A scientific problem being solved is to study transcription factor binding sites (TFBS) colocalization in mammalian genomes using ChIP-seq data. Technology ChIP-seq, which combines chromatin immunoprecipitation (ChIP) and highly efficient DNA sequencing, allows to determine transcription factor binding sites in genome scale. The tasks of analyzing genomewide ChIP-seq data rises are to identify the coordinates of TFBS and to compare their location with genomic annotation (relative location and distance to gene transcription start sites, promoter regions etc.). In addition to determining the location of binding sites for a transcription factor, there are problems of determining the cluster sites of different transcription factors, clusters together or located at a short (100-200 nt) distances on chromosomes assuming similar function and regulatory mechanisms.

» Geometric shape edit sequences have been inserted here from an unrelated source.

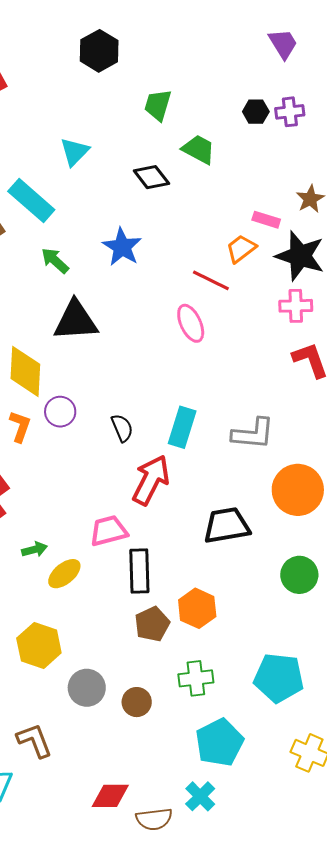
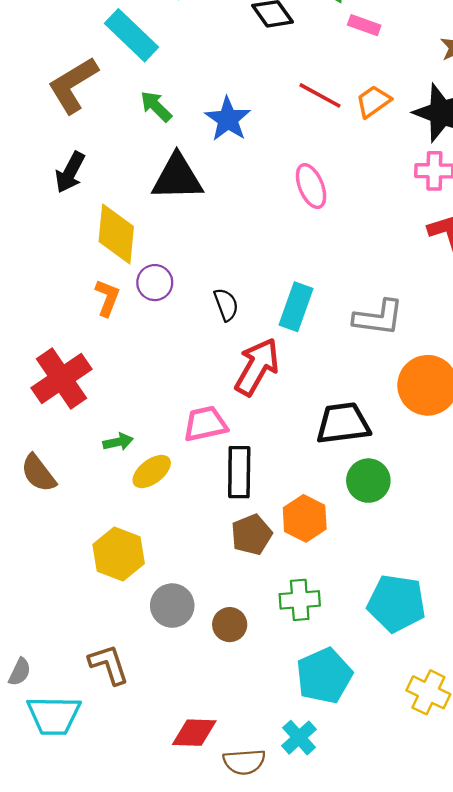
pink rectangle: (266, 220) -> (364, 25), moved
blue star: (122, 247) -> (228, 119), moved
red line: (211, 280) -> (320, 95), moved
green circle: (299, 575) -> (368, 481), moved

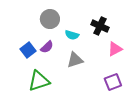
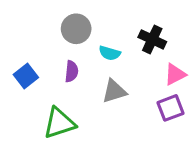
purple semicircle: (47, 47) -> (72, 71), turned -40
blue square: (28, 50) -> (26, 76), moved
purple square: (113, 82) -> (170, 108), moved

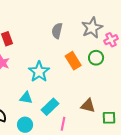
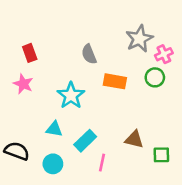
gray semicircle: (57, 31) -> (89, 54), moved, turned -35
green circle: (96, 58) -> (155, 77), moved
orange rectangle: (73, 61) -> (115, 81), turned -48

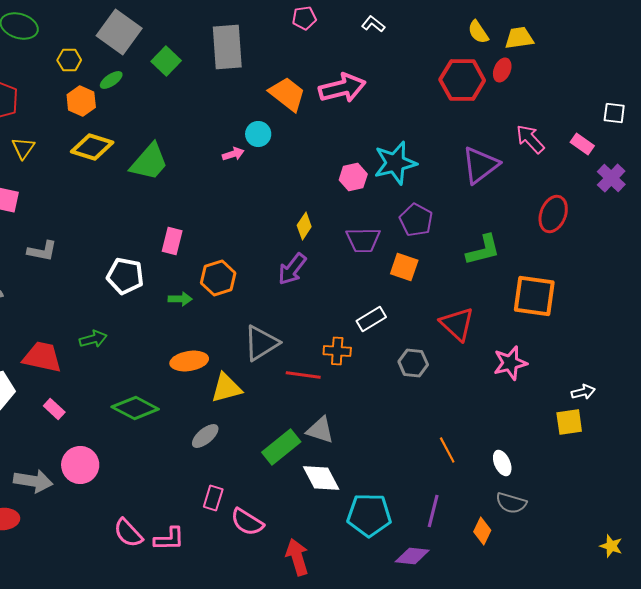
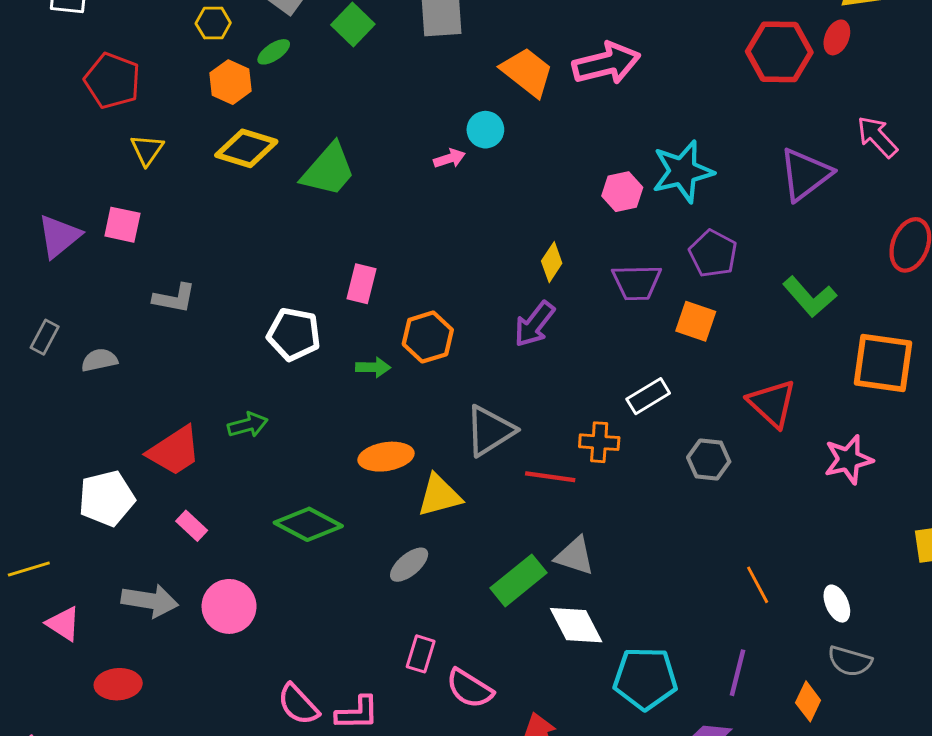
green L-shape: (483, 250) -> (810, 297), turned 63
red trapezoid: (42, 357) -> (174, 451), turned 135
gray arrow: (33, 481) -> (150, 601), moved

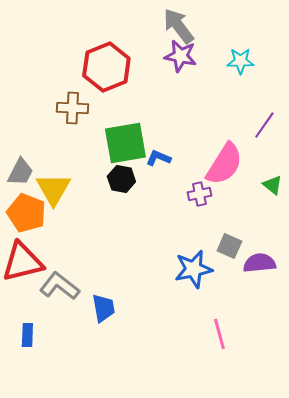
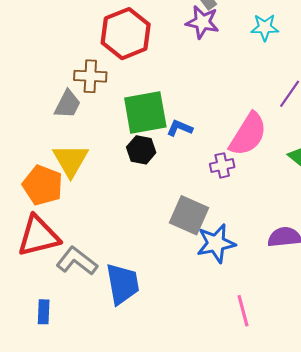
gray trapezoid: (20, 172) -> (67, 104), moved
gray square: (229, 246) -> (189, 215), moved, size x1.5
blue trapezoid: (103, 308) -> (123, 284), size x1.4

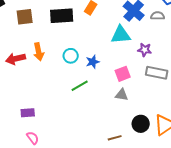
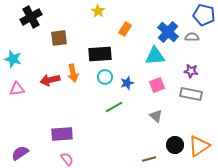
black rectangle: (62, 16) -> (100, 54), moved
purple star: (145, 50) -> (191, 71), moved
pink square: (123, 74) -> (157, 85), moved
gray triangle: (122, 95) -> (156, 116), turned 32
purple rectangle: (28, 113) -> (62, 134), size x1.5

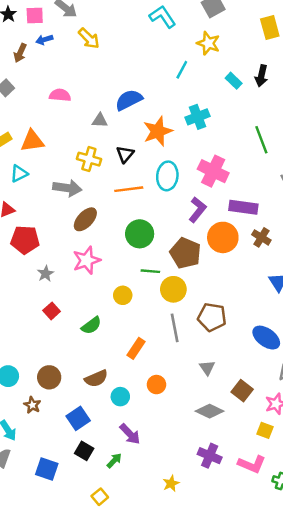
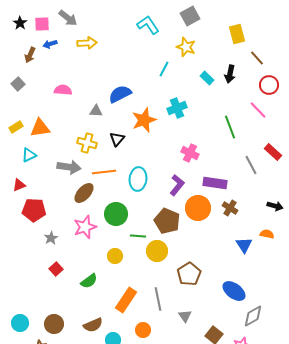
yellow arrow: (89, 38) -> (87, 43), turned -48
pink cross: (213, 171) -> (190, 153), size x0.7
cyan ellipse: (167, 176) -> (138, 179), moved
orange line: (129, 189) -> (104, 172), moved
green circle: (140, 234) -> (116, 214), moved
brown pentagon: (212, 317) -> (189, 274), turned 30
gray line: (175, 328) -> (158, 299), moved
orange rectangle: (136, 348) -> (126, 300), size x1.4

Programs processing huge amounts of text data (bed, wig files) identifying areas of intersection of genomic annotations (coordinates), adapted to the respective model genomes are technically necessary. We developed set of programming script for TFBS location analysis. The study of clusters of sites ChIP-seq data on the status of binding sites of 15 different transcription factors in the mouse genome were used [1]. The computer program in C ++ language is developed to calculate the relative position of the coordinate TFBS and their clusters. Methods of establishing complex signals and patterns of the algorithm "Discovery" (program GeneDiscovery), previously developed in the framework of the theory of data analysis (Data Mining, Knowledge Discovery) in the context of signals DNA segments were used for the analysis of clusters of binding sites. We confirmed separation of TFBS clusters in mouse genome (embryonic stem cells) onto classes presented by Oct4, Nanog, Sox2 from one side, and c-Myc from another side. This analysis was extended to exact location of nucleotide motifs in ChIP-seq peaks relative to each other and iterative correction of such motifs. The research has been supported by RFBR 14-04-01906 and ICG SB RAS budget project. 1. Chen X. et al. (2008) Integration of external signaling pathways with the core

transcriptional network in embryonic stem cells, Cell, 133(6):1106-17.